ALCOA has decided to close down the large aluminum plant that was the main employer for the town of Badin in Stanly county. Why should they be able to exploit the local resources without passing along the benefits in the form of employment to the local citizens? Stanly county has already been hurt by the closing of the mills, so the closing of the ALCOA plant is not insignificant.

Re: House to consider Yadkin dams study

Chico, you wouldn't have that lovely lakefront property (or the lake) if ALCOA hadn't built the dams in the first place.

I believe ALCOA does owe more to the state and the local people, but if the state decides to "take over" these renewable energy hydroelectric power sources, it could cause other (private) companies to think twice before investing in and building alternative power generation projects.

Re: House to consider Yadkin dams study

The Yadkin and its water was created by God and it belongs to the people. No private company should be allowed to control it and the environment that it affects. We have a beautiful piece of waterfront property that we bought for our family to enjoy. This year the water level was so poor that we were not able to enjoy a full season because Alcoa keeps draining the lake to the point that there is no water left to enjoy without much hardship.
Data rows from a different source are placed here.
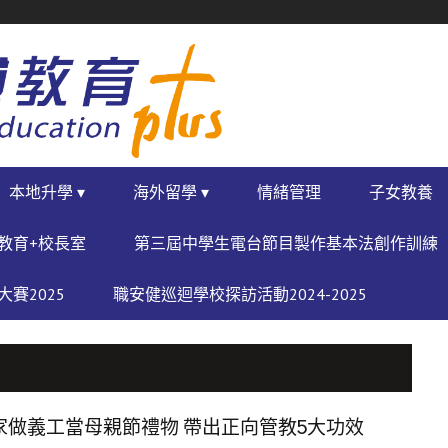
本地升學 ▾
海外留學 ▾
情緒管理
子女教養
教育+校長室
第三屆中學生電台節目製作基本法創作訓練
賽2025
職安健巡迴學校探訪活動2024-2025
家做義工當母親節禮物 帶出正向管教5大功效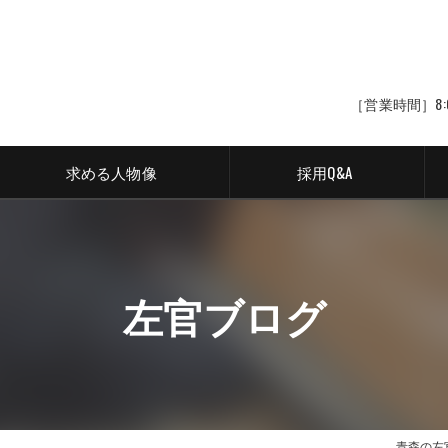
［営業時間］8:
求める人物像
採用Q&A
左官ブログ
青森の左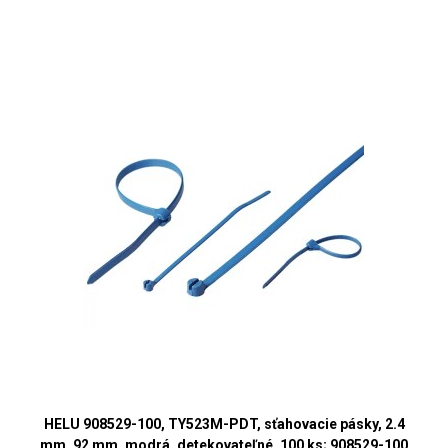
HELU 908529-100, TY523M-PDT, sťahovacie pásky, 2.4
mm, 92 mm, modrá, detekovateľné, 100 ks; 908529-100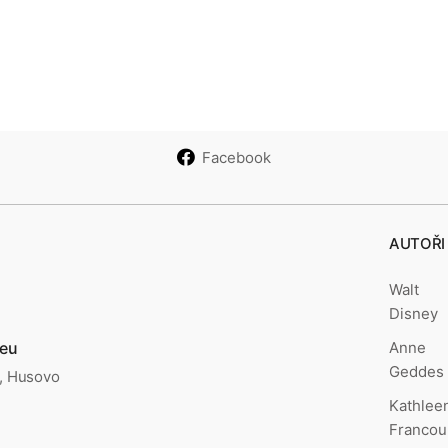
Facebook
AUTOŘI
Walt
Disney
Anne
.eu
Geddes
., Husovo
Kathlee
Francou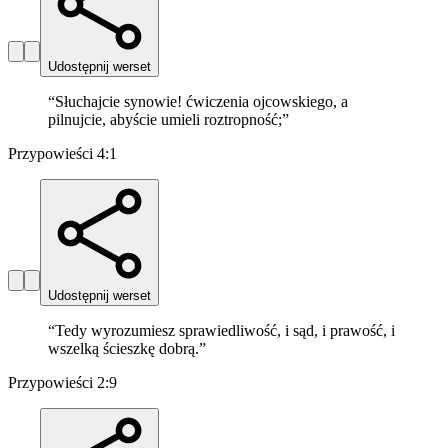
Udostępnij werset
“
Słuchajcie synowie! ćwiczenia ojcowskiego, a
pilnujcie, abyście umieli roztropność;
”
Przypowieści 4:1
Udostępnij werset
“
Tedy wyrozumiesz sprawiedliwość, i sąd, i prawość, i
wszelką ścieszkę dobrą.
”
Przypowieści 2:9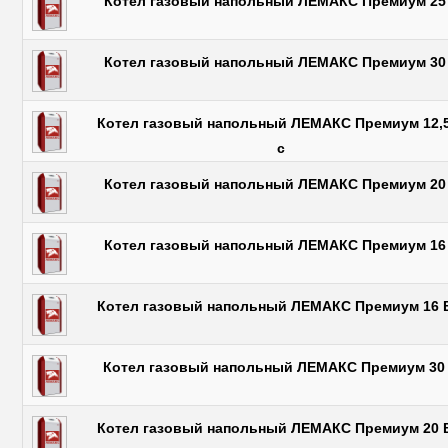
Котел газовый напольный ЛЕМАКС Премиум 25
Котел газовый напольный ЛЕМАКС Премиум 30
Котел газовый напольный ЛЕМАКС Премиум 12,
с
Котел газовый напольный ЛЕМАКС Премиум 20
Котел газовый напольный ЛЕМАКС Премиум 16
Котел газовый напольный ЛЕМАКС Премиум 16 
Котел газовый напольный ЛЕМАКС Премиум 30
Котел газовый напольный ЛЕМАКС Премиум 20 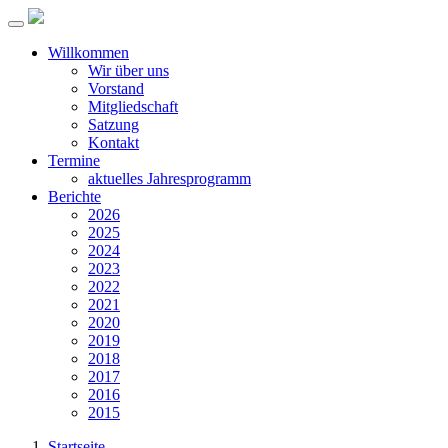
Willkommen
Wir über uns
Vorstand
Mitgliedschaft
Satzung
Kontakt
Termine
aktuelles Jahresprogramm
Berichte
2026
2025
2024
2023
2022
2021
2020
2019
2018
2017
2016
2015
Startseite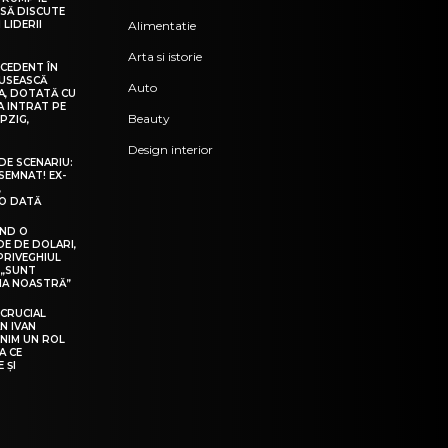
 SĂ DISCUTE
 LIDERII
Alimentatie
Arta si istorie
ECEDENT ÎN
USEASCĂ
Auto
NA, DOTATĂ CU
A INTRAT PE
Beauty
PZIG,
Design interior
 DE SCENARIU:
SEMNAT! EX-
,
O DATĂ
ÂND O
DE DE DOLARI,
PRIVEGHIUL
 „SUNT
IA NOASTRĂ”
 CRUCIAL
N IVAN
INIM UN ROL
A CE
 ȘI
When the water level is high it attracts a significant amount of people into these areas to spend their money. That is a win win for everyone. Alcoa just wants to fatten their pockets without accountibility. Poor little ducks, they have no bays left to protect their young! This is one time we need govenment intervention!

Re: House to consider Yadkin dams study

Why on God's green earth would we let Alcoa have control of the Yadkin River? Have we not learned anything from the drought? How come they can make 45 million $$ selling power - what does the state get for that? Smeone needs to find out why we are doing this.